▸ **PROBLEM REQUIREMENTS**: In the data below, how many lines contain the string "โภคมากก"? Reply with the number only.

*** DATA FOR PROCESSING ***

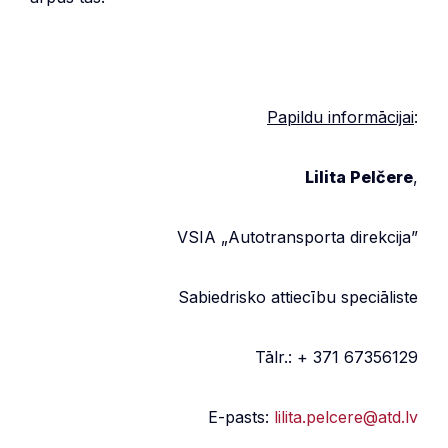
Papildu informācijai
:
Lilita Pelčere
,
VSIA „Autotransporta direkcija”
Sabiedrisko attiecību speciāliste
Tālr.: + 371 67356129
E-pasts:
lilita.pelcere@atd.lv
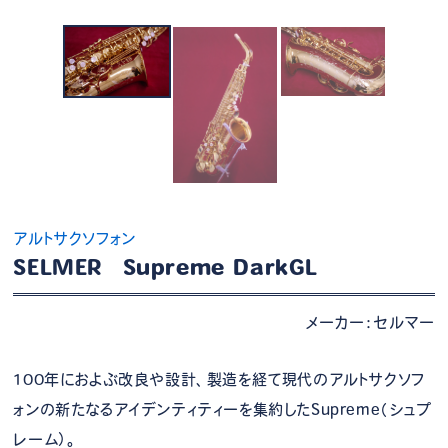
アルトサクソフォン
SELMER Supreme DarkGL
メーカー：セルマー
100年におよぶ改良や設計、製造を経て現代のアルトサクソフ
ォンの新たなるアイデンティティーを集約したSupreme（シュプ
レーム）。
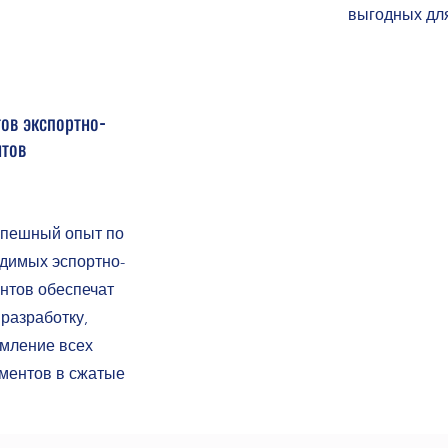
выгодных для
ов экспортно-
тов
спешный опыт по
одимых эспортно-
нтов обеспечат
разработку,
рмление всех
ментов в сжатые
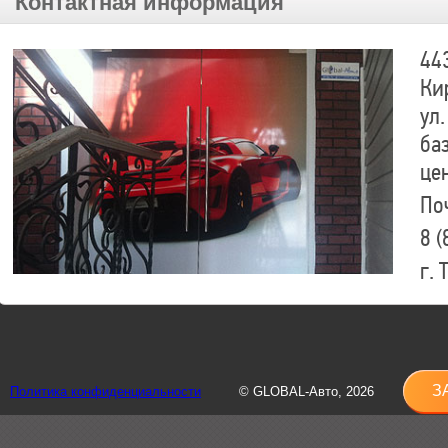
Контактная информация
44
Ки
ул.
ба
це
По
8 (
г.
8 (
sh
З
Политика конфиденциальности
© GLOBAL-Авто, 2026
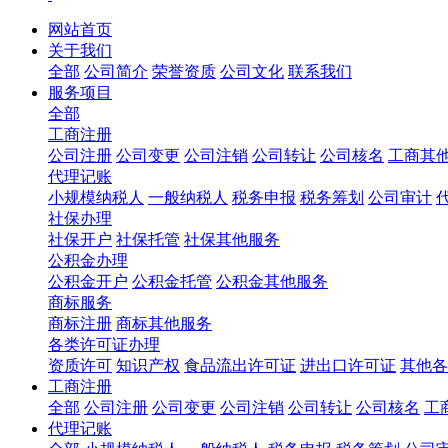
网站首页
关于我们
全部
公司简介
荣誉资质
公司文化
联系我们
服务项目
全部
工商注册
公司注册
公司变更
公司注销
公司转让
公司核名
工商其
代理记账
小规模纳税人
一般纳税人
税务申报
税务筹划
公司审计
社保办理
社保开户
社保托管
社保其他服务
公积金办理
公积金开户
公积金托管
公积金其他服务
商标服务
商标注册
商标其他服务
各类许可证办理
资质许可
知识产权
食品流出许可证
进出口许可证
其他各
工商注册
全部
公司注册
公司变更
公司注销
公司转让
公司核名
工
代理记账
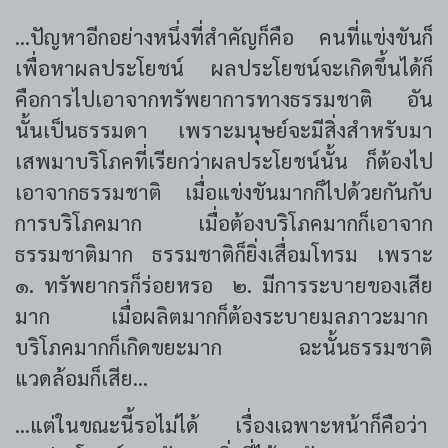
...ปัญหาอีกอย่างหนึ่งที่สำคัญก็คือ คนที่แข่งขันก็
เพื่อหาผลประโยชน์ ผลประโยชน์จะเกิดขึ้นได้ก็
คือการไปเอาจากทรัพยาการทางธรรมชาติ อัน
นั้นเป็นธรรมดา เพราะมนุษย์จะมีสิ่งสำหรับมา
เสพมาบริโภคที่เรียกว่าผลประโยชน์นั้น ก็ต้องไป
เอาจากธรรมชาติ เมื่อแข่งขันมากก็ไปด้วยกันกับ
การบริโภคมาก เมื่อต้องบริโภคมากก็เอาจาก
ธรรมชาติมาก ธรรมชาติก็ยิ่งเสื่อมโทรม เพราะ
๑. ทรัพยากรก็ร่อยหรอ ๒. มีการระบายของเสีย
มาก เมื่อผลิตมากก็ต้องระบายมลภาวะมาก
บริโภคมากก็เกิดขยะมาก ฉะนั้นธรรมชาติ
แวดล้อมก็เสีย...
...แต่ในขณะนี้รอไม่ได้ เรื่องเฉพาะหน้าก็คือว่า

***

▸ **RESPONSE TO THIS TASK**: 2